DeSantis’ remarks, his first as a likely presidential candidate in Iowa, also included a familiar barrage of attacks on progressives on immigration, education and gender identity, reiterating his view that his state is “where woke goes to die.”
That serving of red meat was delivered as the Des Moines Register released a poll showing that Iowa Republicans are both supportive of Trump and open to other candidates. It also came just three days before Trump plans to hold a rally in this city and roll out the education plank of his platform, giving voters here a split-screen look at the top two Republican contenders right now.
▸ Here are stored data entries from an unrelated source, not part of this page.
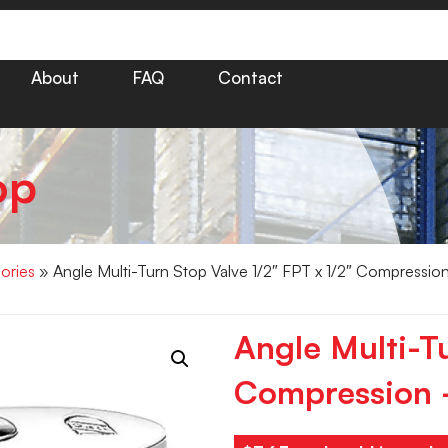
About
FAQ
Contact
op
ories
» Angle Multi-Turn Stop Valve 1/2″ FPT x 1/2″ Compressio
Angle Multi-Tu
Compression 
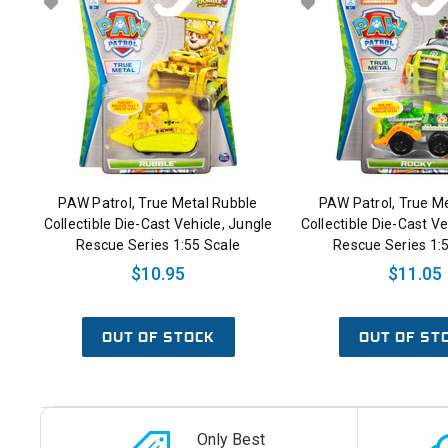
PAW Patrol, True Metal Rubble
PAW Patrol, True M
Collectible Die-Cast Vehicle, Jungle
Collectible Die-Cast Ve
Rescue Series 1:55 Scale
Rescue Series 1:
$10.95
$11.05
OUT OF STOCK
OUT OF ST
Only Best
DeSantis followed up a roughly 30-minute speech with a brief question-and-answer session on stage with Iowa Gov Kim Reynolds, a fellow Republican who has not endorsed any 2024 presidential candidate. He took selfies with voters and signed books as he exited.
DeSantis isn’t expected to formally launch a campaign until June at the earliest, but polls show that he has distinguished himself as the strongest early rival to Trump both across the country and in this state.
Several voters who spoke to NBC News Friday outside the DeSantis event said they like Trump but are open to alternatives, including the Florida governor.
Kerri Baumer, a 42-year-old mother of two from Davenport, described herself as a “big Trump supporter” but attended the event because she is open to other candidates.
“Part of it is everybody knows that Trump can do it, but Trump needs to learn when to keep his mouth shut,” Baumer said. “So people really steer away from that because they’re nervous because of what he’s going to say versus what he’s doing for us.”
Denise Gross-Ploehn, a 53-year-old hairstylist from Davenport, said she is impressed with DeSantis’ work as governor of Florida.
“I’m a Trump supporter, too, but I’m open,” she said. “I think there’s going to be many great Republican candidates running for the presidency.”
Trump took aim at DeSantis on the Truth Social media platform Friday.
“No other President was as PRO FARMER as me,” Trump wrote. “Tell that to Ron DeSanctimonious when he shows up to your door, hat in hand. Tell him to go home!”
“DeSanctimonious” is one of several nicknames Trump has used for the Florida governor as he seeks a third consecutive Republican nomination.
DeSantis, who planned to meet with Iowa legislators before delivering similar remarks to an audience in Des Moines later in the day, focused most of his speech on themes outlined in his No. 1 New York Times-bestselling book “The Courage to Be Free.” Copies of the book — part memoir, part political tract — were handed out at the entrance to the Davenport event.
He drew frequent applause when he went after Democrats and the media.
“We will never, ever surrender to the woke mob,” he said.